#### What you are asked to do
When you copy the entries, match them exactly and omit the pictures.

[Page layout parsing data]
□ □ □ □
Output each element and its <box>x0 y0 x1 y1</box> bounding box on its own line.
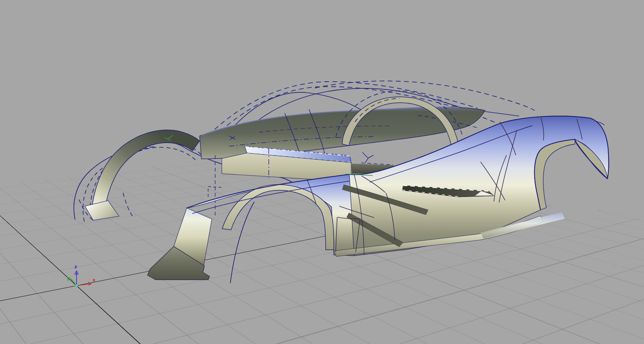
origin-point <box>75 285 78 287</box>
y-axis-arrow-line <box>70 278 77 286</box>
model-scene: x y z <box>0 0 644 344</box>
z-axis-label: z <box>74 264 77 269</box>
x-axis-arrowhead-icon <box>88 282 91 285</box>
x-axis-label: x <box>92 277 95 283</box>
y-axis-label: y <box>67 275 70 281</box>
axis-gizmo: x y z <box>67 264 95 287</box>
cad-3d-viewport[interactable]: x y z <box>0 0 644 344</box>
□ □ □ □
#### Solution to the problem
Output each element and its <box>x0 y0 x1 y1</box> bounding box on its own line.
origin-point <box>75 285 78 287</box>
y-axis-arrow-line <box>70 278 77 286</box>
model-scene: x y z <box>0 0 644 344</box>
z-axis-label: z <box>74 264 77 269</box>
x-axis-arrowhead-icon <box>88 282 91 285</box>
x-axis-label: x <box>92 277 95 283</box>
y-axis-label: y <box>67 275 70 281</box>
axis-gizmo: x y z <box>67 264 95 287</box>
cad-3d-viewport[interactable]: x y z <box>0 0 644 344</box>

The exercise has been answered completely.